• [Aim of the exercise]: Print again, word for word, all of the records below, and leave the pictures out.

Dataset entries

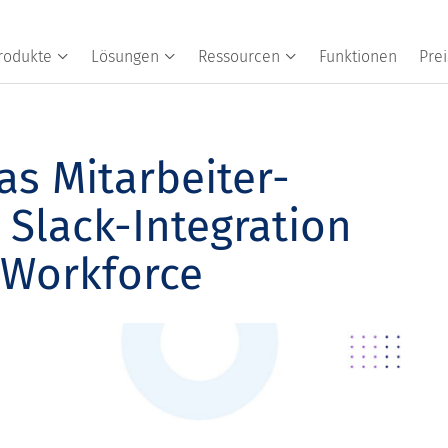
rodukte
Lösungen
Ressourcen
Funktionen
Prei
as Mitarbeiter-
 Slack-Integration
 Workforce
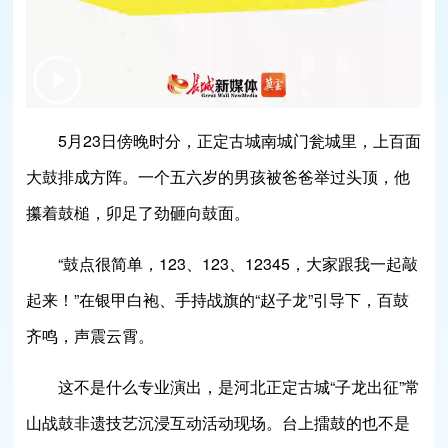
5月23日傍晚时分，正定古城南城门瓮城里，上百面
大鼓排成方阵。一个五六岁的男孩被爸爸举过头顶，他
攥着鼓槌，卯足了劲砸向鼓面。
“鼓点很简单，123、123、12345，大家跟我一起敲
起来！”在银甲白袍、手持战旗的“赵子龙”引导下，百鼓
齐鸣，声震云霄。
这不是什么专业演出，是河北正定古城“子龙出征”常
山战鼓非遗技艺沉浸互动活动现场。台上擂鼓的也不是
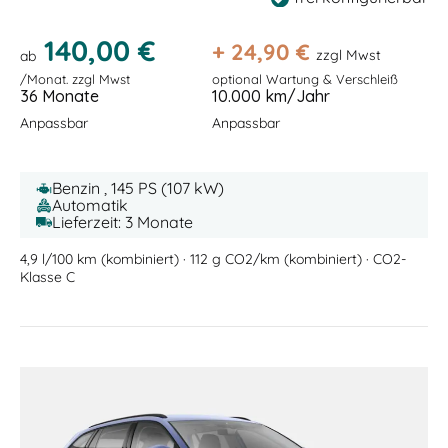
140,00 €
+
24,90
€
zzgl Mwst
ab
/Monat. zzgl Mwst
optional Wartung & Verschleiß
36 Monate
10.000 km/Jahr
Anpassbar
Anpassbar
Benzin , 145 PS (107 kW)
Automatik
Lieferzeit: 3 Monate
4,9 l/100 km (kombiniert) · 112 g CO2/km (kombiniert) · CO2-
Klasse C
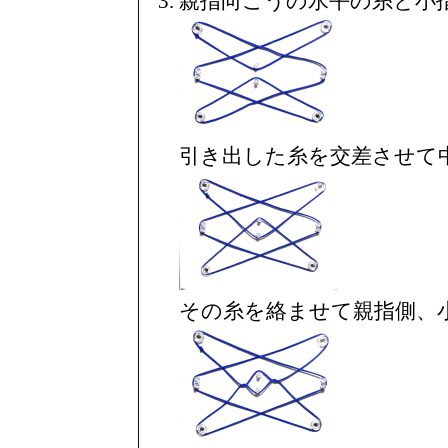
親指向こうの水平の糸と小
引き出した糸を交差させて
その糸を絡ませて親指側、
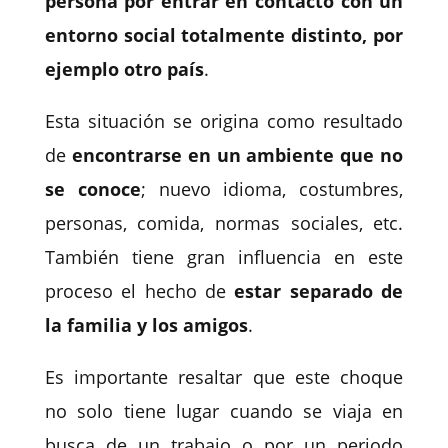
persona por entrar en contacto con un
entorno social totalmente distinto, por
ejemplo otro país
.
Esta situación se origina como resultado
de
encontrarse en un ambiente que no
se conoce
; nuevo idioma, costumbres,
personas, comida, normas sociales, etc.
También tiene gran influencia en este
proceso el hecho de
estar separado de
la familia y los amigos
.
Es importante resaltar que este choque
no solo tiene lugar cuando se viaja en
busca de un trabajo o por un periodo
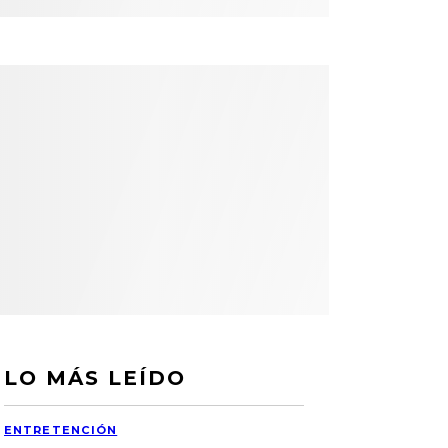
LO MÁS LEÍDO
ENTRETENCIÓN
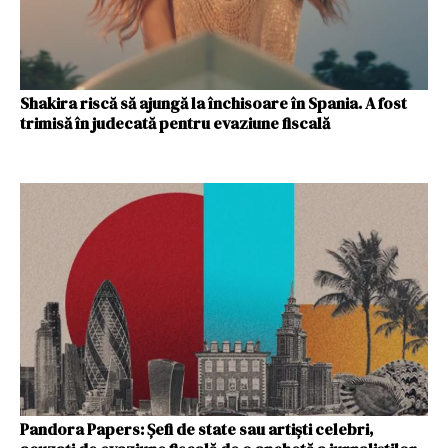
Shakira riscă să ajungă la închisoare în Spania. A fost
trimisă în judecată pentru evaziune fiscală
Pandora Papers: Șefi de state sau artiști celebri,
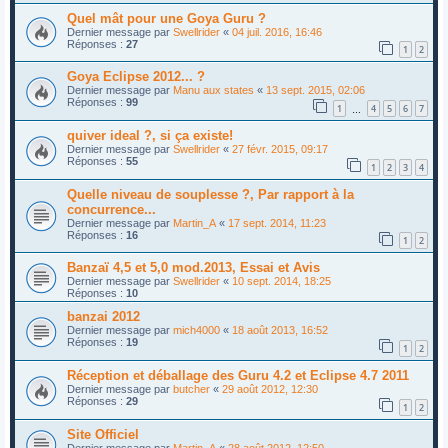
Quel mât pour une Goya Guru ?
Dernier message par
Swellrider
«
04 juil. 2016, 16:46
Réponses :
27
1
2
Goya Eclipse 2012... ?
Dernier message par
Manu aux states
«
13 sept. 2015, 02:06
Réponses :
99
1
4
5
6
7
…
quiver ideal ?, si ça existe!
Dernier message par
Swellrider
«
27 févr. 2015, 09:17
Réponses :
55
1
2
3
4
Quelle niveau de souplesse ?, Par rapport à la
concurrence...
Dernier message par
Martin_A
«
17 sept. 2014, 11:23
Réponses :
16
1
2
Banzaï 4,5 et 5,0 mod.2013, Essai et Avis
Dernier message par
Swellrider
«
10 sept. 2014, 18:25
Réponses :
10
banzai 2012
Dernier message par
mich4000
«
18 août 2013, 16:52
Réponses :
19
1
2
Réception et déballage des Guru 4.2 et Eclipse 4.7 2011
Dernier message par
butcher
«
29 août 2012, 12:30
Réponses :
29
1
2
Site Officiel
Dernier message par
Martin_A
«
28 août 2012, 12:50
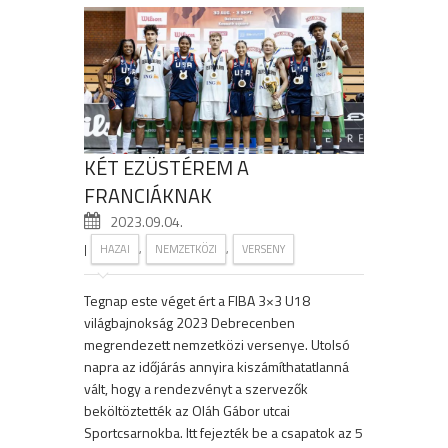
KÉT EZÜSTÉREM A
FRANCIÁKNAK
2023.09.04.
|
,
,
HAZAI
NEMZETKÖZI
VERSENY
Tegnap este véget ért a FIBA 3×3 U18
világbajnokság 2023 Debrecenben
megrendezett nemzetközi versenye. Utolsó
napra az időjárás annyira kiszámíthatatlanná
vált, hogy a rendezvényt a szervezők
beköltöztették az Oláh Gábor utcai
Sportcsarnokba. Itt fejezték be a csapatok az 5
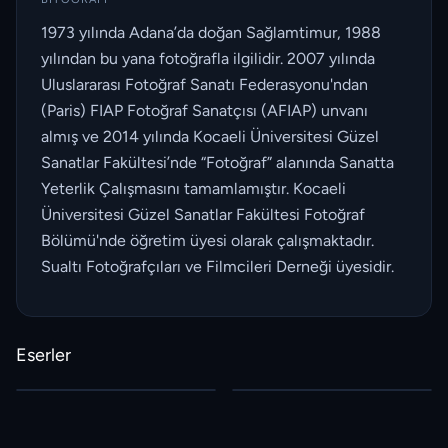
1973 yılında Adana’da doğan Sağlamtimur, 1988
yılından bu yana fotoğrafla ilgilidir. 2007 yılında
Uluslararası Fotoğraf Sanatı Federasyonu'ndan
(Paris) FIAP Fotoğraf Sanatçısı (AFIAP) unvanı
almış ve 2014 yılında Kocaeli Üniversitesi Güzel
Sanatlar Fakültesi’nde “Fotoğraf” alanında Sanatta
Yeterlik Çalışmasını tamamlamıştır. Kocaeli
Üniversitesi Güzel Sanatlar Fakültesi Fotoğraf
Bölümü'nde öğretim üyesi olarak çalışmaktadır.
Sualtı Fotoğrafçıları ve Filmcileri Derneği üyesidir.
Eserler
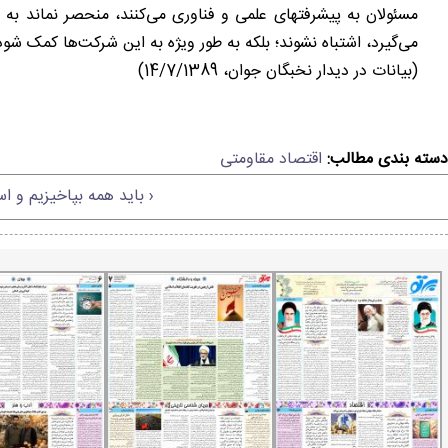
مسئولان به پیشرفتهای علمی و فناوری می‌کنند، منحصر نماند به ک
می‌گیرد، اشتباه نشوند؛ بلکه به طور ویژه به این شرکت‌ها کمک شود.
(بیانات در دیدار نخبگان جوان، 14/7/1389)
دسته بندی مطالب:
اقتصاد مقاومتی
‹ باید همه بپاخیزیم و اسر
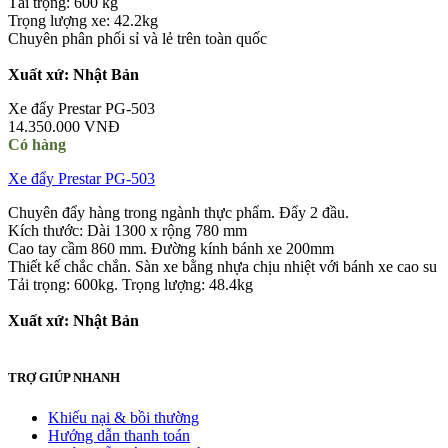
Tải trọng: 600 kg
Trọng lượng xe: 42.2kg
Chuyên phân phối sỉ và lẻ trên toàn quốc
Xuất xứ: Nhật Bản
Xe đẩy Prestar PG-503
14.350.000 VNĐ
Có hàng
Xe đẩy Prestar PG-503
Chuyên đẩy hàng trong ngành thực phẩm. Đẩy 2 đầu.
Kích thước: Dài 1300 x rộng 780 mm
Cao tay cầm 860 mm. Đường kính bánh xe 200mm
Thiết kế chắc chắn. Sàn xe bằng nhựa chịu nhiệt với bánh xe cao su
Tải trọng: 600kg. Trọng lượng: 48.4kg
Xuất xứ: Nhật Bản
TRỢ GIÚP NHANH
Khiếu nại & bồi thường
Hướng dẫn thanh toán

• [Solution]:
rodukte
Lösungen
Ressourcen
Funktionen
Prei
as Mitarbeiter-
 Slack-Integration
 Workforce
5月23日傍晚时分，正定古城南城门瓮城里，上百面
大鼓排成方阵。一个五六岁的男孩被爸爸举过头顶，他
攥着鼓槌，卯足了劲砸向鼓面。
“鼓点很简单，123、123、12345，大家跟我一起敲
起来！”在银甲白袍、手持战旗的“赵子龙”引导下，百鼓
齐鸣，声震云霄。
这不是什么专业演出，是河北正定古城“子龙出征”常
山战鼓非遗技艺沉浸互动活动现场。台上擂鼓的也不是
140,00 €
+
24,90
€
zzgl Mwst
ab
/Monat. zzgl Mwst
optional Wartung & Verschleiß
36 Monate
10.000 km/Jahr
Anpassbar
Anpassbar
Benzin , 145 PS (107 kW)
Automatik
Lieferzeit: 3 Monate
4,9 l/100 km (kombiniert) · 112 g CO2/km (kombiniert) · CO2-
Klasse C
親指向こうの水平の糸と小
引き出した糸を交差させて
その糸を絡ませて親指側、
persona por entrar en contacto con un
entorno social totalmente distinto, por
ejemplo otro país
.
Esta situación se origina como resultado
de
encontrarse en un ambiente que no
se conoce
; nuevo idioma, costumbres,
personas, comida, normas sociales, etc.
También tiene gran influencia en este
proceso el hecho de
estar separado de
la familia y los amigos
.
Es importante resaltar que este choque
no solo tiene lugar cuando se viaja en
busca de un trabajo o por un periodo
LO MÁS LEÍDO
ENTRETENCIÓN
Shakira riscă să ajungă la închisoare în Spania. A fost
trimisă în judecată pentru evaziune fiscală
Pandora Papers: Șefi de state sau artiști celebri,
Quel mât pour une Goya Guru ?
Dernier message par
Swellrider
«
04 juil. 2016, 16:46
Réponses :
27
1
2
Goya Eclipse 2012... ?
Dernier message par
Manu aux states
«
13 sept. 2015, 02:06
Réponses :
99
1
4
5
6
7
…
quiver ideal ?, si ça existe!
Dernier message par
Swellrider
«
27 févr. 2015, 09:17
Réponses :
55
1
2
3
4
Quelle niveau de souplesse ?, Par rapport à la
concurrence...
Dernier message par
Martin_A
«
17 sept. 2014, 11:23
Réponses :
16
1
2
Banzaï 4,5 et 5,0 mod.2013, Essai et Avis
Dernier message par
Swellrider
«
10 sept. 2014, 18:25
Réponses :
10
banzai 2012
Dernier message par
mich4000
«
18 août 2013, 16:52
Réponses :
19
1
2
Réception et déballage des Guru 4.2 et Eclipse 4.7 2011
Dernier message par
butcher
«
29 août 2012, 12:30
Réponses :
29
1
2
Site Officiel
Dernier message par
Martin_A
«
28 août 2012, 12:50
KÉT EZÜSTÉREM A
FRANCIÁKNAK
2023.09.04.
|
,
,
HAZAI
NEMZETKÖZI
VERSENY
Tegnap este véget ért a FIBA 3×3 U18
világbajnokság 2023 Debrecenben
megrendezett nemzetközi versenye. Utolsó
napra az időjárás annyira kiszámíthatatlanná
vált, hogy a rendezvényt a szervezők
beköltöztették az Oláh Gábor utcai
Sportcsarnokba. Itt fejezték be a csapatok az 5
1973 yılında Adana’da doğan Sağlamtimur, 1988
yılından bu yana fotoğrafla ilgilidir. 2007 yılında
Uluslararası Fotoğraf Sanatı Federasyonu'ndan
(Paris) FIAP Fotoğraf Sanatçısı (AFIAP) unvanı
almış ve 2014 yılında Kocaeli Üniversitesi Güzel
Sanatlar Fakültesi’nde “Fotoğraf” alanında Sanatta
Yeterlik Çalışmasını tamamlamıştır. Kocaeli
Üniversitesi Güzel Sanatlar Fakültesi Fotoğraf
Bölümü'nde öğretim üyesi olarak çalışmaktadır.
Sualtı Fotoğrafçıları ve Filmcileri Derneği üyesidir.
Eserler
مسئولان به پیشرفتهای علمی و فناوری می‌کنند، منحصر نماند به ک
می‌گیرد، اشتباه نشوند؛ بلکه به طور ویژه به این شرکت‌ها کمک شود.
(بیانات در دیدار نخبگان جوان، 14/7/1389)
دسته بندی مطالب:
اقتصاد مقاومتی
‹ باید همه بپاخیزیم و اسر
Tải trọng: 600 kg
Trọng lượng xe: 42.2kg
Chuyên phân phối sỉ và lẻ trên toàn quốc
Xuất xứ: Nhật Bản
Xe đẩy Prestar PG-503
14.350.000 VNĐ
Có hàng
Xe đẩy Prestar PG-503
Chuyên đẩy hàng trong ngành thực phẩm. Đẩy 2 đầu.
Kích thước: Dài 1300 x rộng 780 mm
Cao tay cầm 860 mm. Đường kính bánh xe 200mm
Thiết kế chắc chắn. Sàn xe bằng nhựa chịu nhiệt với bánh xe cao su
Tải trọng: 600kg. Trọng lượng: 48.4kg
Xuất xứ: Nhật Bản
TRỢ GIÚP NHANH
Khiếu nại & bồi thường
Hướng dẫn thanh toán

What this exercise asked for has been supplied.